** To do **
From the entries below, reproduce exactly the lines from the one with "услуг у менеджера!" through the one with "El gobierno de", both included, without images.

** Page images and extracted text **
= Beginning of Section =

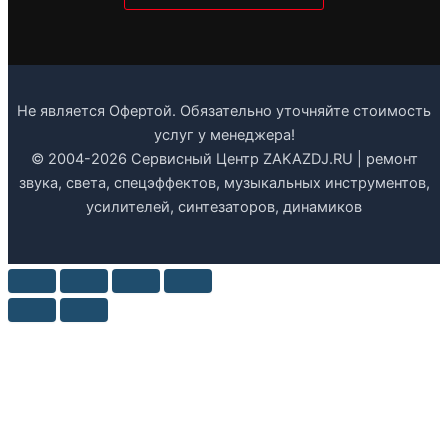
Не является Офертой. Обязательно уточняйте стоимость
услуг у менеджера!
© 2004-2026 Сервисный Центр ZAKAZDJ.RU | ремонт
звука, света, спецэффектов, музыкальных инструментов,
усилителей, синтезаторов, динамиков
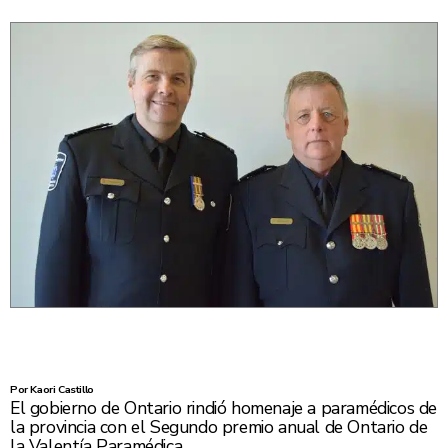
Por Kaori Castillo
El gobierno de Ontario rindió homenaje a paramédicos de
la provincia con el Segundo premio anual de Ontario de
la Valentía Paramédica.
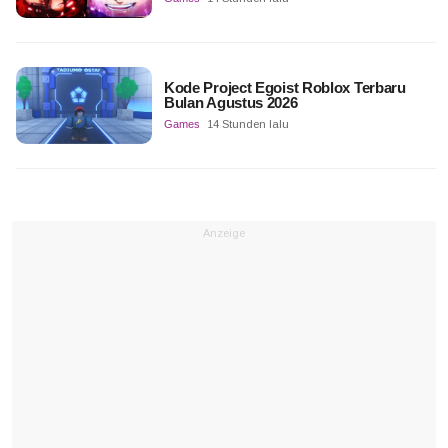
Kode Project Egoist Roblox Terbaru
Bulan Agustus 2026
Games
14 Stunden lalu
Anzeige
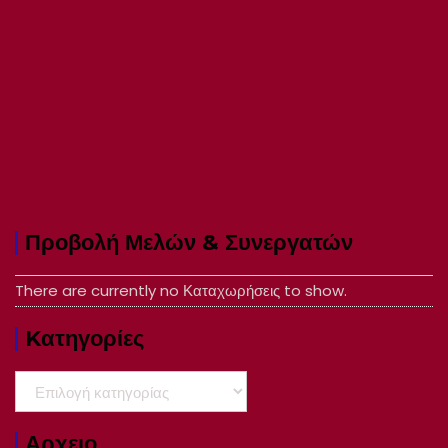
Προβολή Μελών & Συνεργατών
There are currently no Καταχωρήσεις to show.
Kατηγορίες
Kατηγορίες
Αρχειο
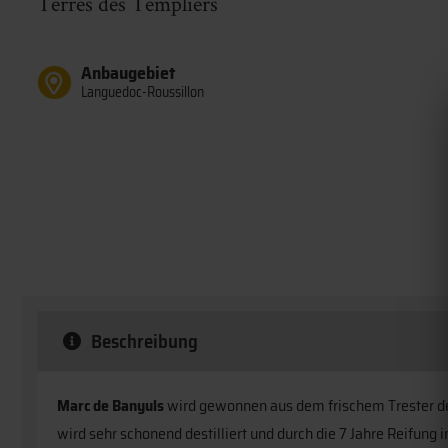
Terres des Templiers
Anbaugebiet
Languedoc-Roussillon
Beschreibung
Marc de Banyuls
wird gewonnen aus dem
frischem
Trester d
wird sehr schonend destilliert und durch die
7 Jahre Reifung 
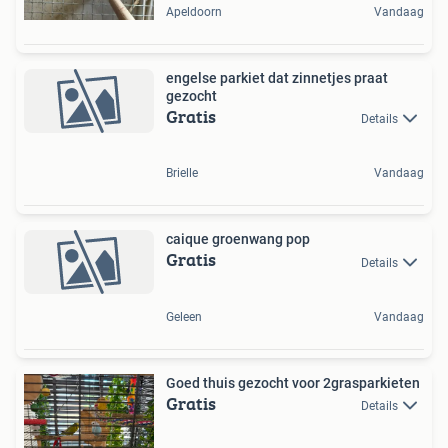
Apeldoorn
Vandaag
engelse parkiet dat zinnetjes praat
gezocht
Gratis
Details
Brielle
Vandaag
caique groenwang pop
Gratis
Details
Geleen
Vandaag
Goed thuis gezocht voor 2grasparkieten
Gratis
Details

= End of Section =

** Solution to the problem **
услуг у менеджера!
© 2004-2026 Сервисный Центр ZAKAZDJ.RU | ремонт
звука, света, спецэффектов, музыкальных инструментов,
усилителей, синтезаторов, динамиков
Por Kaori Castillo
El gobierno de Ontario rindió homenaje a paramédicos de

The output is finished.